Having dealt with ML engineers in depth before, American tech companies tend to throw blank checks their way which, combined with them not tending to have backgrounds in optimization or infrastructure, means they spin up 8 billion GPU instances in the cloud and use 10% of them ever because engineers are lazy.
They could, without any exaggeration, reduce their energy consumption by a factor of ten with about two weeks of honest engineering work. Yes this bothers the fuck out of me.
That's my biggest gripe with mainstream closed source AI, they can optimize some of their most powerful MLAs to run on a potato but... they don't. And they'll never open source becaue it'd be forked by people who are genuinely passionate about improvement.
AKA they'd be run outta business in no time.
Is it actually “sustainable” though? I’d like to see some wattage numbers.
I said this in the other thread but I’ll say it again: our sophisticated artificial intelligence, their planet burning chatbot.
Unlike in the West where if Nvidia tanks then the entire US economy goes down with it.
Idk about sustainability. It still requires massive computing infrastructure, which for now requires unsustainable ways of sourcing metals
What unsustainable ways of sourcing metals are you thinking about here?
rare earth mining
I think, unfortunately, REE mining is pretty far down the list of environmentally polluting extractive industries.
Not even using kids in the Congo to mine them.
Yeah a lot of the breakthrough research has happened via cheaper / resource limited methods now that the cat is out of the bag. We live in interesting times.
It's not that unsustainable unless you believe the predicts that your microwave will be building it's own LLM model every month by 2030
The electricity and water usage isn't very high in general or compared to data centre usage more broadly (and is basically nothing compared to crypto)

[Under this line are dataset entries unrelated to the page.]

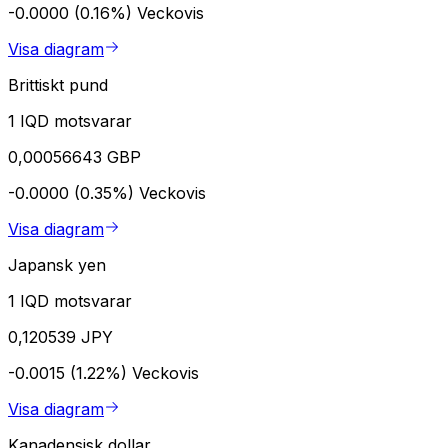
-0.0000 (0.16%)
Veckovis
Visa diagram
Brittiskt pund
1 IQD motsvarar
0,00056643 GBP
-0.0000 (0.35%)
Veckovis
Visa diagram
Japansk yen
1 IQD motsvarar
0,120539 JPY
-0.0015 (1.22%)
Veckovis
Visa diagram
Kanadensisk dollar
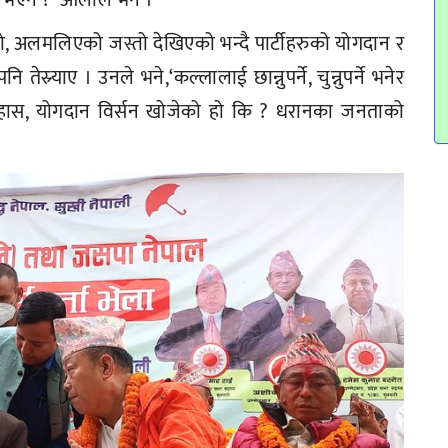
 अलमलिएको जस्तो देखिएको भन्दै पार्टीहरुको योगदान र
तेस्र्याए । उनले भने,‘कल्लालाई छान्नुपर्ने, चुन्नुपर्ने भनेर
इतिहास, योगदान विर्सन खोजेको हो कि ? धरानका जनताको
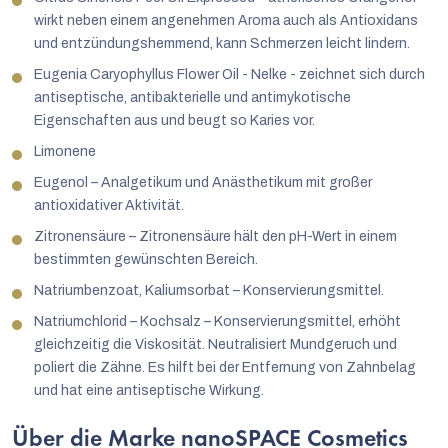
wirkt neben einem angenehmen Aroma auch als Antioxidans
und entzündungshemmend, kann Schmerzen leicht lindern.
Eugenia Caryophyllus Flower Oil - Nelke - zeichnet sich durch
antiseptische, antibakterielle und antimykotische
Eigenschaften aus und beugt so Karies vor.
Limonene
Eugenol – Analgetikum und Anästhetikum mit großer
antioxidativer Aktivität.
Zitronensäure – Zitronensäure hält den pH-Wert in einem
bestimmten gewünschten Bereich.
Natriumbenzoat, Kaliumsorbat – Konservierungsmittel.
Natriumchlorid – Kochsalz – Konservierungsmittel, erhöht
gleichzeitig die Viskosität. Neutralisiert Mundgeruch und
poliert die Zähne. Es hilft bei der Entfernung von Zahnbelag
und hat eine antiseptische Wirkung.
Über die Marke nanoSPACE Cosmetics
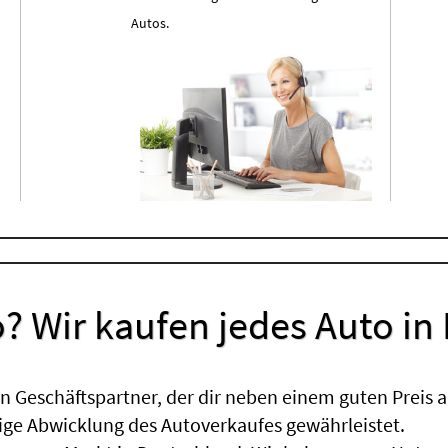
Autos.
? Wir kaufen jedes Auto in
 Geschäftspartner, der dir neben einem guten Preis a
sige Abwicklung des Autoverkaufes gewährleistet.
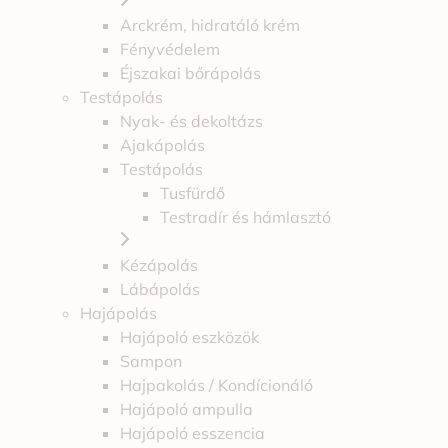
Arckrém, hidratáló krém
Fényvédelem
Éjszakai bőrápolás
Testápolás
Nyak- és dekoltázs
Ajakápolás
Testápolás
Tusfürdő
Testradír és hámlasztó
Kézápolás
Lábápolás
Hajápolás
Hajápoló eszközök
Sampon
Hajpakolás / Kondícionáló
Hajápoló ampulla
Hajápoló esszencia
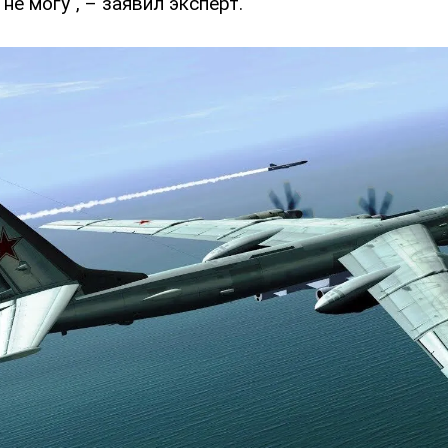
 не могу", – заявил эксперт.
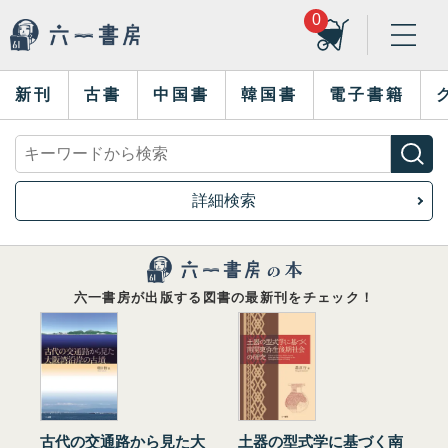
0
新刊
古書
中国書
韓国書
電子書籍
詳細検索
六一書房が出版する図書の最新刊をチェック！
古代の交通路から見た大
土器の型式学に基づく南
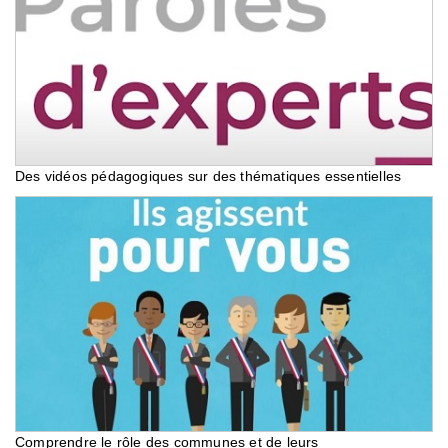
Des vidéos pédagogiques sur des thématiques essentielles
Comprendre le rôle des communes et de leurs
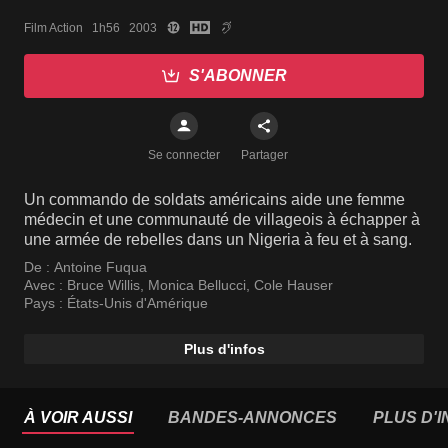
Film Action   1h56   2003
S'ABONNER
Se connecter
Partager
Un commando de soldats américains aide une femme
médecin et une communauté de villageois à échapper à
une armée de rebelles dans un Nigeria à feu et à sang.
De :
Antoine Fuqua
Avec :
Bruce Willis
,
Monica Bellucci
,
Cole Hauser
Pays :
États-Unis d'Amérique
Plus d'infos
À VOIR AUSSI
BANDES-ANNONCES
PLUS D'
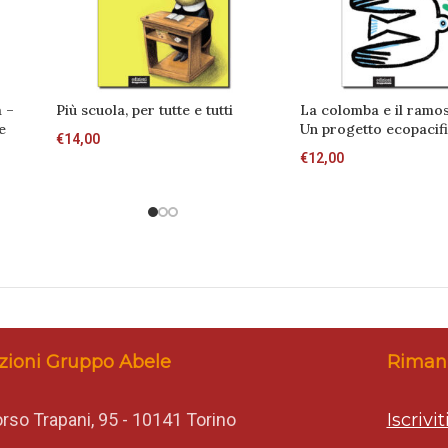
a –
Più scuola, per tutte e tutti
La colomba e il ramos
te
Un progetto ecopacifi
€
14,00
€
12,00
zioni Gruppo Abele
Rimani
rso Trapani, 95 - 10141 Torino
Iscrivi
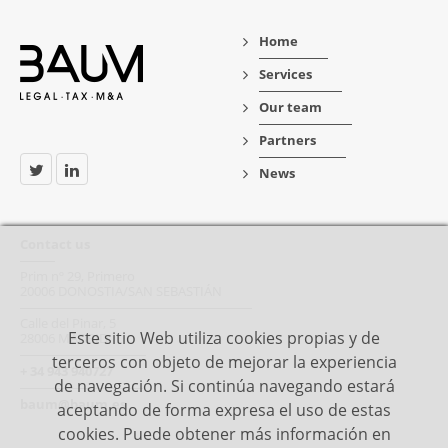
Home
Services
Our team
Partners
News
Contact us
Prim nº 29, Primero
20006 DONOSTIA/SAN SEBASTIÁN
Calle del Pinar, 5
Este sitio Web utiliza cookies propias y de
28006 MADRID
terceros con objeto de mejorar la experiencia
+ 34 943 940727
de navegación. Si continúa navegando estará
baum@baum.es
aceptando de forma expresa el uso de estas
cookies. Puede obtener más información en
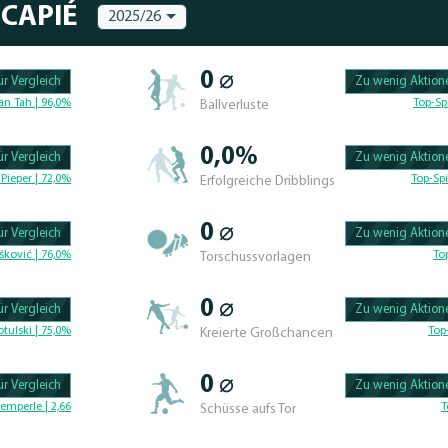
NCAPIÉ
2025/26
0 ⌀
r Vergleich
Zu wenig Aktione
100.47619047619% 
an Tah | 96,0%
Top-Sp
Ballverluste
0,0%
r Vergleich
Zu wenig Aktione
100.46296296296% 
Pieper | 72,0%
Top-Spi
Erfolgreiche Dribblings
0 ⌀
r Vergleich
Zu wenig Aktione
100.4329004329% C
šković | 76,0%
To
Torschussvorlagen
0 ⌀
r Vergleich
Zu wenig Aktione
100.625% Complete
tulski | 75,0%
Top
Kreierte Großchancen
0 ⌀
r Vergleich
Zu wenig Aktione
100.46296296296% 
emperle | 2,66
T
Schüsse aufs Tor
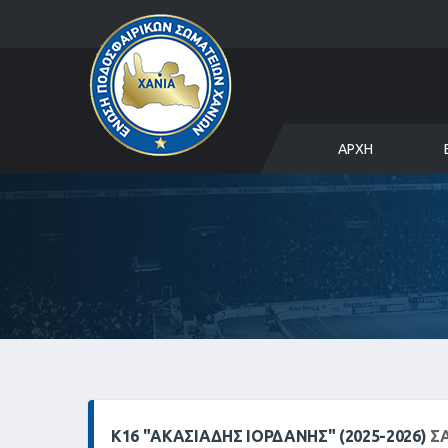
ΑΡΧΉ
Κ16 "ΑΚΑΣΙΆΔΗΣ ΙΟΡΔΆΝΗΣ" (2025-2026)
ΣΑ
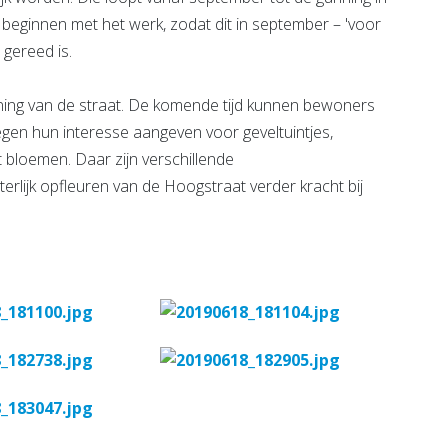
e beginnen met het werk, zodat dit in september – 'voor
 gereed is.
ning van de straat. De komende tijd kunnen bewoners
gen hun interesse aangeven voor geveltuintjes,
 bloemen. Daar zijn verschillende
tterlijk opfleuren van de Hoogstraat verder kracht bij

source: ML guy i know so this could be entirely unsubstantiated but apparently the main environmental burden of LLM infrastructure comes from training new models not serving inference from already deployed models.
That might change now that companies are creating “reasoning” models like DeepSeek R1. They aren’t really all that different architecturally but they produce longer outputs which just requires more compute.